While the new uniform was implemented across the company, some officers tasked to perform specific roles were exempt from the change, in particular those involving provision of security for sensitive locations or personnel, such as the Istana, the Supreme Court building and the private residences of VVIPs. Close resemblance of the old CISCO uniform with that of the regular police has allowed the latter to outsource sensitive roles, yet providing a visual impression of continued police presence. This practice was thus continued at sensitive locations despite the introduction of the new uniforms.

=== Weapons ===

| Model | Image | Variant | Calibre | Notes | References |
|---|---|---|---|---|---|
| Taurus Model 85 |  | Model 85 | .38 Special |  |  |
| Beretta Silver Pidgeon |  | Model 687 | 7.5 | Used in crow culling |  |

== Notable Projects ==
One of Certis’ major projects include being the key security services provider for Jewel Changi Airport. Responsible for the facility’s security, facility management and customer services, Certis supplies its frontline workers which includes security personnel, concierge and service staffs and facilities maintenance staffs. A multi-element, technological approach called “Security+” is Certis’ key service delivered in its project with the facility. Some of these elements have been deployed by Certis independently in its prior projects. This is however, the first time that all six elements of the approach are integrated together in a single service delivery.

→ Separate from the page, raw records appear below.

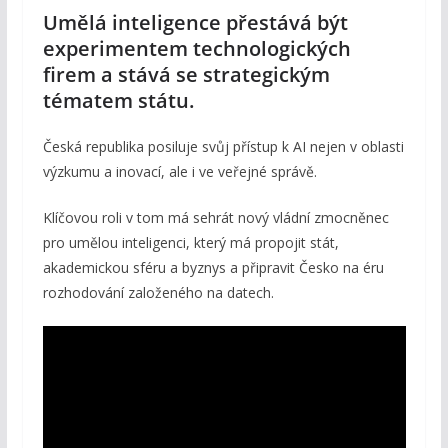
Umělá inteligence přestává být
experimentem technologických
firem a stává se strategickým
tématem státu.
Česká republika posiluje svůj přístup k AI nejen v oblasti
výzkumu a inovací, ale i ve veřejné správě.
Klíčovou roli v tom má sehrát nový vládní zmocněnec
pro umělou inteligenci, který má propojit stát,
akademickou sféru a byznys a připravit Česko na éru
rozhodování založeného na datech.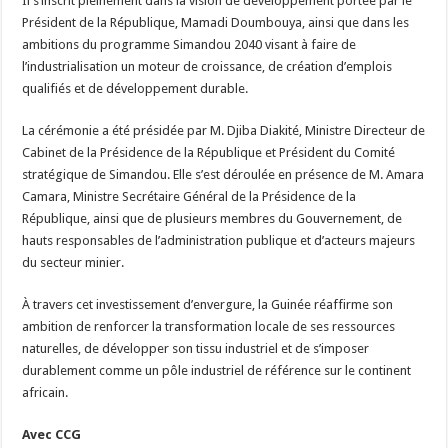
Il s’inscrit pleinement dans la vision de développement portée par le
Président de la République, Mamadi Doumbouya, ainsi que dans les
ambitions du programme Simandou 2040 visant à faire de
l’industrialisation un moteur de croissance, de création d’emplois
qualifiés et de développement durable.
La cérémonie a été présidée par M. Djiba Diakité, Ministre Directeur de
Cabinet de la Présidence de la République et Président du Comité
stratégique de Simandou. Elle s’est déroulée en présence de M. Amara
Camara, Ministre Secrétaire Général de la Présidence de la
République, ainsi que de plusieurs membres du Gouvernement, de
hauts responsables de l’administration publique et d’acteurs majeurs
du secteur minier.
À travers cet investissement d’envergure, la Guinée réaffirme son
ambition de renforcer la transformation locale de ses ressources
naturelles, de développer son tissu industriel et de s’imposer
durablement comme un pôle industriel de référence sur le continent
africain.
Avec CCG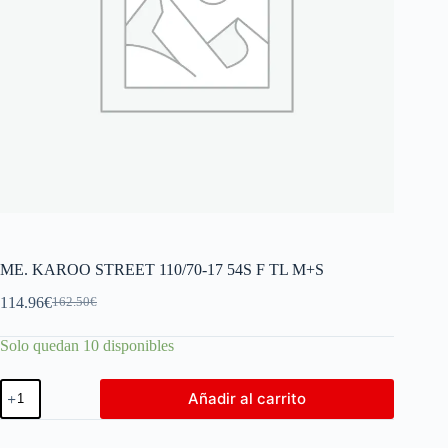
ME. KAROO STREET 110/70-17 54S F TL M+S
114.96
€
162.50
€
Solo quedan 10 disponibles
Añadir al carrito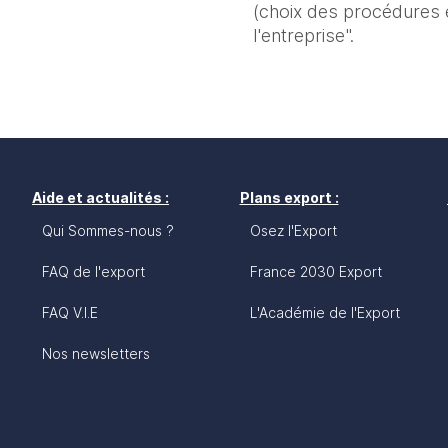
(choix des procédures e
l'entreprise". 
Aide et actualités :
Plans export :
Qui Sommes-nous ?
Osez l'Export
FAQ de l'export
France 2030 Export
FAQ V.I.E
L'Académie de l'Export
Nos newsletters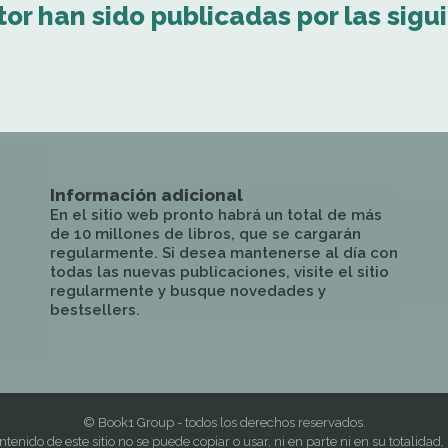
tor han sido publicadas por las sigu
Información adicional
En el sitio web pronto habrá un total de más
de 10 millones de libros, que se cargarán
regularmente. Si desea mantenerse al día con
todas las nuevas publicaciones, visite el sitio
regularmente y busque novedades y
bestsellers.
© Book1 Group - todos los derechos reservados.
ntenido de este sitio no se puede copiar o usar, ni en parte ni en su totalidad, 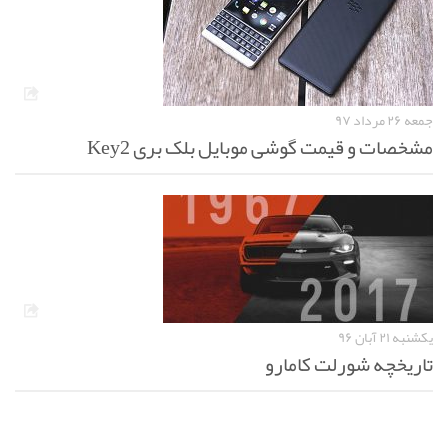
جمعه ۲۶ مرداد ۹۷
مشخصات و قیمت گوشی موبایل بلک بری Key2
یکشنبه ۲۱ آبان ۹۶
تاریخچه شورلت کامارو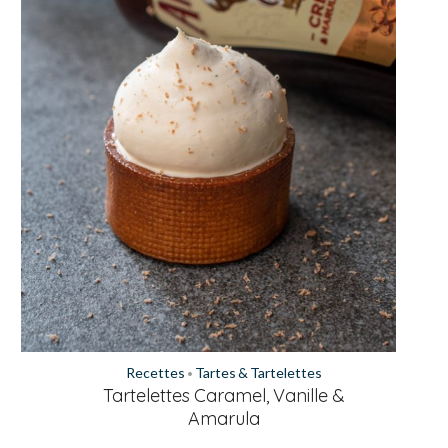
Recettes
Tartes & Tartelettes
•
Tartelettes Caramel, Vanille &
Amarula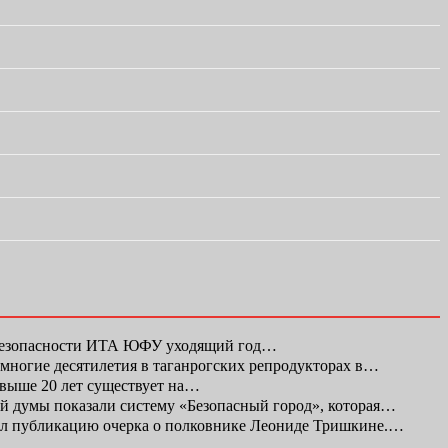
 безопасности ИТА ЮФУ уходящий год…
а многие десятилетия в таганрогских репродукторах в…
свыше 20 лет существует на…
ой думы показали систему «Безопасный город», которая…
л публикацию очерка о полковнике Леониде Тришкине.…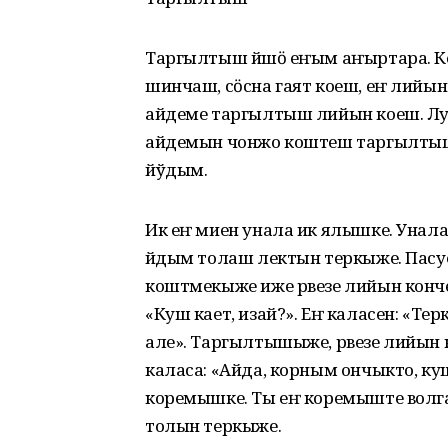
Таргылтыш йӱшӧ еҥым аҥыртара. К
шинчаш, сӧсна гаят коеш, еҥ лийы
айдеме таргылтыш лийын коеш. Лу
айдемын чонжо коштеш таргылты
йўдым.
Ик еҥ миен унала ик ялышке. Уна
йӱдым толаш лектын теркыже. Пас
коштмекыже иже рвезе лийын конч
«Куш кает, изай?». Еҥ каласен: «
але». Таргылтышыже, рвезе лийын к
каласа: «Айда, корным ончыкто, к
коремышке. Ты еҥ коремыште волг
толын теркыже.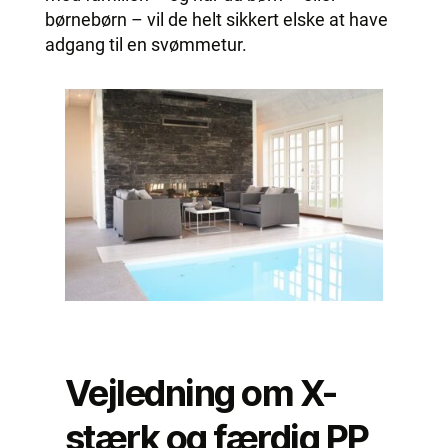
børnebørn – vil de helt sikkert elske at have
adgang til en svømmetur.
Vejledning om X-
stærk og færdig PP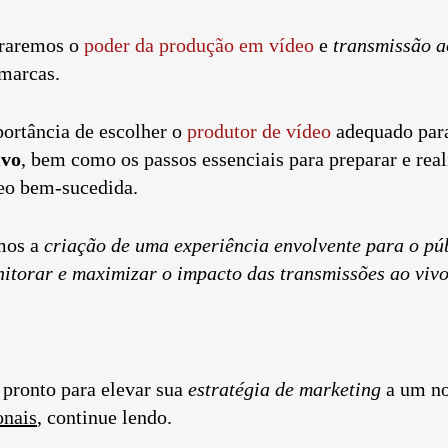
oraremos o
poder da produção em vídeo
e
transmissão a
 marcas.
ortância de escolher o
produtor de vídeo
adequado par
ivo
, bem como os passos essenciais para preparar e rea
eo bem-sucedida.
os a
criação de uma experiência envolvente para o pú
itorar e maximizar o impacto das transmissões ao viv
 pronto para elevar sua
estratégia de marketing
a um no
onais
, continue lendo.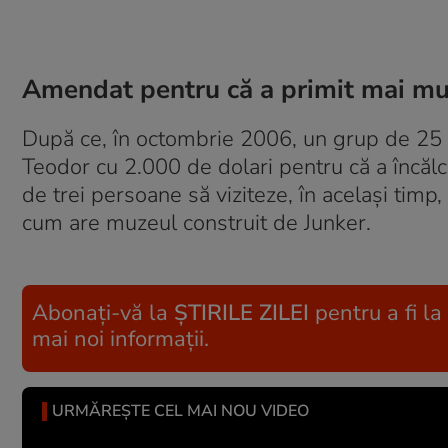
Amendat pentru că a primit mai mult
După ce, în octombrie 2006, un grup de 25 de
Teodor cu 2.000 de dolari pentru că a încălc
de trei persoane să viziteze, în acelaşi timp,
cum are muzeul construit de Junker.
Abonați-vă la
ȘTIRILE ZILEI
pentru a fi la
mai noi informații.
URMĂREȘTE CEL MAI NOU VIDEO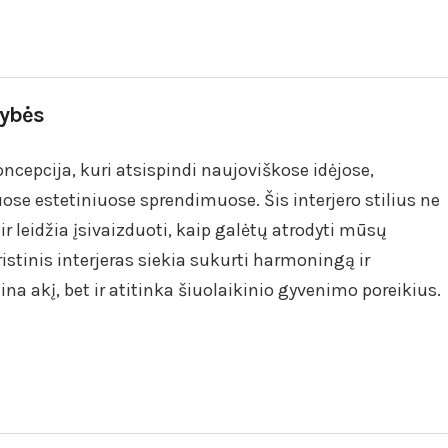
vybės
koncepcija, kuri atsispindi naujoviškose idėjose,
ose estetiniuose sprendimuose. Šis interjero stilius ne
 ir leidžia įsivaizduoti, kaip galėtų atrodyti mūsų
istinis interjeras siekia sukurti harmoningą ir
ina akį, bet ir atitinka šiuolaikinio gyvenimo poreikius.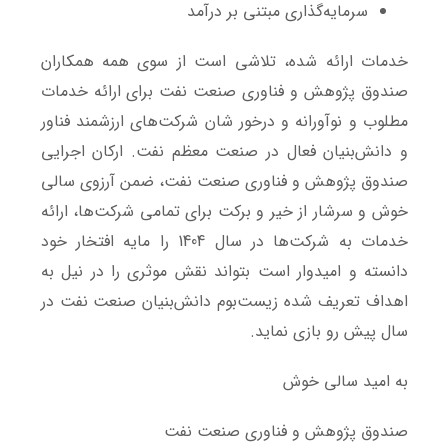
سرمایه‌گذاری مبتنی بر درآمد
خدمات ارائه شده، تلاشی است از سوی همه همکاران
صندوق پژوهش و فناوری صنعت نفت برای ارائه خدمات
مطلوب و نوآورانه و درخور شان شرکت‌های ارزشمند فناور
و دانش‌بنیان فعال در صنعت معظم نفت.
ارکان اجرایی
صندوق پژوهش و فناوری صنعت نفت، ضمن آرزوی سالی
خوش و سرشار از خیر و برکت برای تمامی شرکت‌ها، ارائه
خدمات به شرکت‌ها در سال 1404 را مایه افتخار خود
دانسته و امیدوار است بتواند نقش موثری را در نیل به
اهداف تعریف شده زیست‌بوم دانش‌بنیان صنعت نفت در
سال پیش رو بازی نماید.
به امید سالی خوش
صندوق پژوهش و فناوری صنعت نفت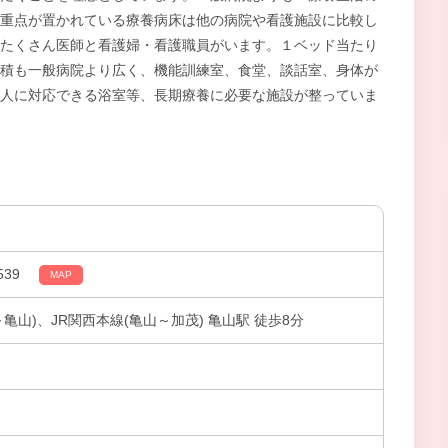
重点が置かれている療養病床は他の病院や看護施設に比較し
たくさん医師と看護婦・看護職員がいます。１ベッド当たり
積も一般病院より広く、機能訓練室、食堂、談話室、身体が
人に対応できる浴室等、長期療養に必要な施設が整っていま
39
MAP
亀山)、JR関西本線(亀山～加茂) 亀山駅 徒歩8分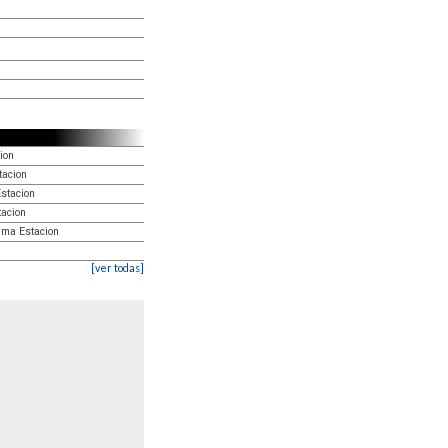
ion
tacion
Estacion
tacion
ima Estacion
[ver todas]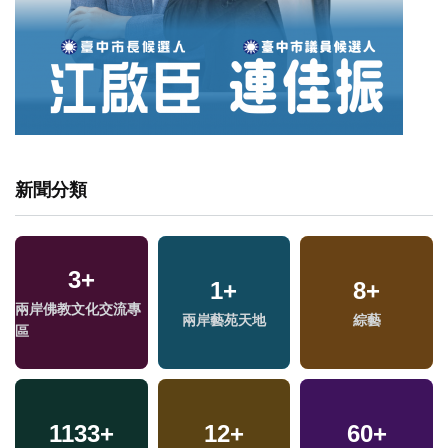
新聞分類
3
+
1
+
8
+
兩岸佛教文化交流專
兩岸藝苑天地
綜藝
區
1133
+
12
+
60
+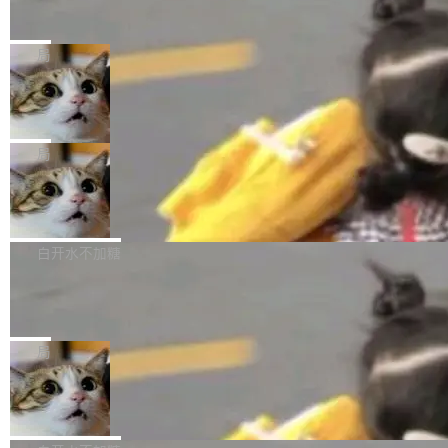
单的模型规模升级，而是基于 SenseNova U1
nap
el + Harness = Agent。模型负责理解和推理，
的一次系统性迭代，不仅在同一架构中贯通视觉
Ubuntu 正在把又一个核心系统包从 deb 转为 s
Harness 负责把能力落到真实环境中——调用工
理解、推理、生成与编辑，还仅以 8B-MoT 的轻
nap。这次是 hwctl——一个用来检查 Ubuntu
局
具、读写文件、管理上下文、处理错误、完成闭
量大小，将能力推进到4K、更精细的真实质感、
硬件认证状态的命令行工具。 Canonical 工程师
环。崔添翼招人的标...
更复杂的视觉控制和可持续迭代编辑。 相比 U
Dario Amodei 担心新人来 Anthropic
Alan Griffiths 在邮件列表中说得很直白：「hwc
只为金钱，不为使命
1，U1.5-Lite-Preview 在以下方向上带来了显著
tl 是一个 Ubuntu 专有的包，它和它的依赖项都
顶级 AI 研究员在两家公司之间来回跳，中间只
提升： 原生支持4K图像生成； 更精细的局部纹
是 Ubuntu 专有的，不会用在其他发行版上。」
隔了几天。 Lilian Weng 上周刚宣布因健康原因
局
理、细节与真实世界质感； 更准确的中英文文字
所以 deb 版本的受众实际上为零。既然只有 Ub
离开 Thinking Machines Lab，说自己作为联合
生成与复杂版式组织； 更稳定的图...
untu 用户在用，那用 snap 打包就没什么可纠结
FFmpeg 9.0 发布
创始人的角色「太累了」。几天后，The Inform
的。 从 deb 到 snap 的迁移路径 hwctl 是 rust-
ation 就曝出她将重回 OpenAI，负责递归自我
FFmpeg 9.0 现已发布，包含多项改进。官方更
hwlib 硬件 API 库的一部分，命令行工具负责查
改进方向的研究。她是 Thinking Machines 过
新日志列出的 9.0 版本主要更新内容如下： 扩
白开水不加糖
询 Ubuntu 的硬件认证数据库。...
去一年内第四个离开的联合创始人。 这家由前
展 AMF 色彩转换器 (vf_vpp_amf) 的 HDR 功能
OpenAI CTO Mira Murati 创立的公司，连创始
DeepSeek V4 Flash 单日消耗 8 万亿 t
MP4 muxer 中支持 LCEVC 音轨复用 Playdate
okens 登顶热搜
团队都留不住。 但 Thinking Machines 不是唯
视频编码器和多路复用器 添加 v360_vulkan filt
8 万亿 tokens。一天。一家公司的消耗。 Open
一在人才争夺战中失血的公司。六月，Google
er HE-AAC 960 解码 (DAB+) transpose_cuda
Code 在 X 上发帖：「DeepSeek Flash did 8T
局
连失两员大将：Noam Shazeer 去了 Op...
filter 添加 AMF Frame Rate Converter (vf_frc
tokens on August 1st. 5T of free usage + 3T
_amf) filter SMPTE 2094-50 元数据支持和直
NetBSD 11.0 正式发布
on OpenCode Go.」79.8 万次浏览，连带着 #
通 ProRes RAW VideoToolbox 硬件加速器 AP
DeepSeek一天消耗了8万亿# 上了微博热搜——
NetBSD 11.0 现已正式发布，这是 NetBSD 操
V ...
注意这是 OpenCode 一家的消耗。 OpenCode
作系统的第十八个主要版本。 自 NetBSD 10.1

Apart from the Jewel facility, Certis’ other project is with JTC Corporation. With its “Security+” approach, Certis deploys an advanced security operations for JTC’s South-West Precinct. The integrated approach is expected to boost productivity and efficiency for JTC in its operations through the use of technology and a trained, multi-skilled workforce. “Security+” enables JTC to efficiently manage security and surveillance over its multiple properties, as well as reduce the response time to incidents. Deployment of security officers are better optimised as they can be efficiently deployed through activation by the Operations Centre.